“What terrifying craving made her kill… and kill… and kill…” the intriguing tagline for Frightmare (1974), aka Cover Up, provides just a hint of what Dorothy Yeates (Sheila Kieth) is up to when her husband Edmund (Rubert Davies) isn’t looking. And what does this mean for their children, Jackie (Deborah Fairfax) and Debbie (Kim Butcher), and their eating habits? Perhaps they’re chips off the old butcher block…? Eh? Eh? Doc Rotten and Jeff Mohr are joined by Chad Hunt and Bill Mulligan to discuss this nearly forgotten British gem.

Decades of Horror 1970s
Episode 67 – Frightmare (1974)

The film is from director Pete Walker who would give us similar intriguing genre movies House of the Whipcord, Schizo, and House of Long Shadows. The latter film features one of the last combinations of horror icons Vincent Price, Christopher Lee, Peter Cushing, and John Carradine. Pete Walker’s muse, Sheila Keith, would appear in most of them. In Frightmare, she stars as the elderly Dorothy, recently released from a mental hospital who is up to her old tricks once again…cannibalism. Rupert Davies plays her husband, Edmund, in what would be his last role. The terrific character actor would appear in many British horror films such as Dracula Has Risen from the Grave, The Conqueror Worm, The Brides of Fu Manchu, and The Oblong Box. Together Keith and Davies are the reason to catch this underseen, underappreciated nugget from 1974. That and all the goofy bright red gore. Good stuff.
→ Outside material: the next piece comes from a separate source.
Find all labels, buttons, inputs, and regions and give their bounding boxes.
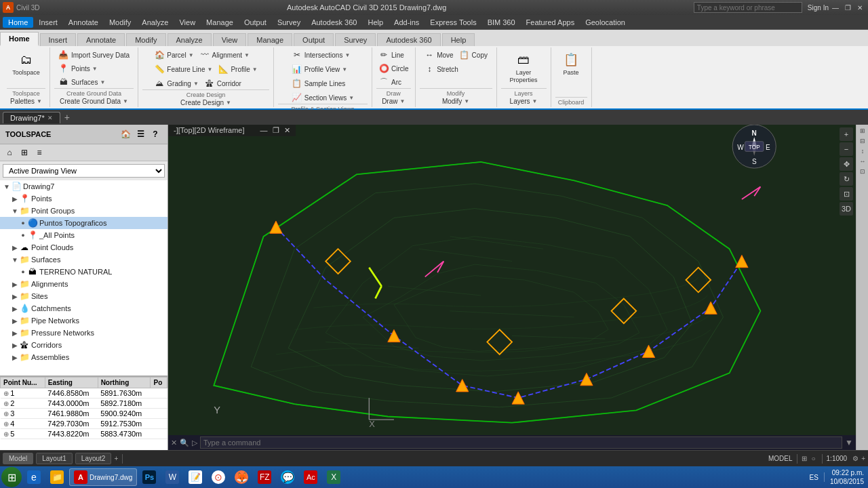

“Worse than your most shocking nightmare!” – the poster tagline promises a nightmare to shock us all.

As soon as we mentioned “Pete Walker,” Bill’s ear perked up and he lauded with excitement. On the podcast, he shares why he enjoys the filmmaker so. Also, he discovers this is the one film of his he had never seen. In fact, none of the hosts had caught Frightmare before assigning it to this episode. A rarity, indeed. The film is similar to classic low budget horror films from England at that time, such as Pscyhomania which we covered in episode 49. Everyone shares their newfound admiration for this film and their shared hatred for the “Debbie” character, especially Chad who confesses it takes a lot for someone to elicit such disgust. But, it is all in service of the film itself.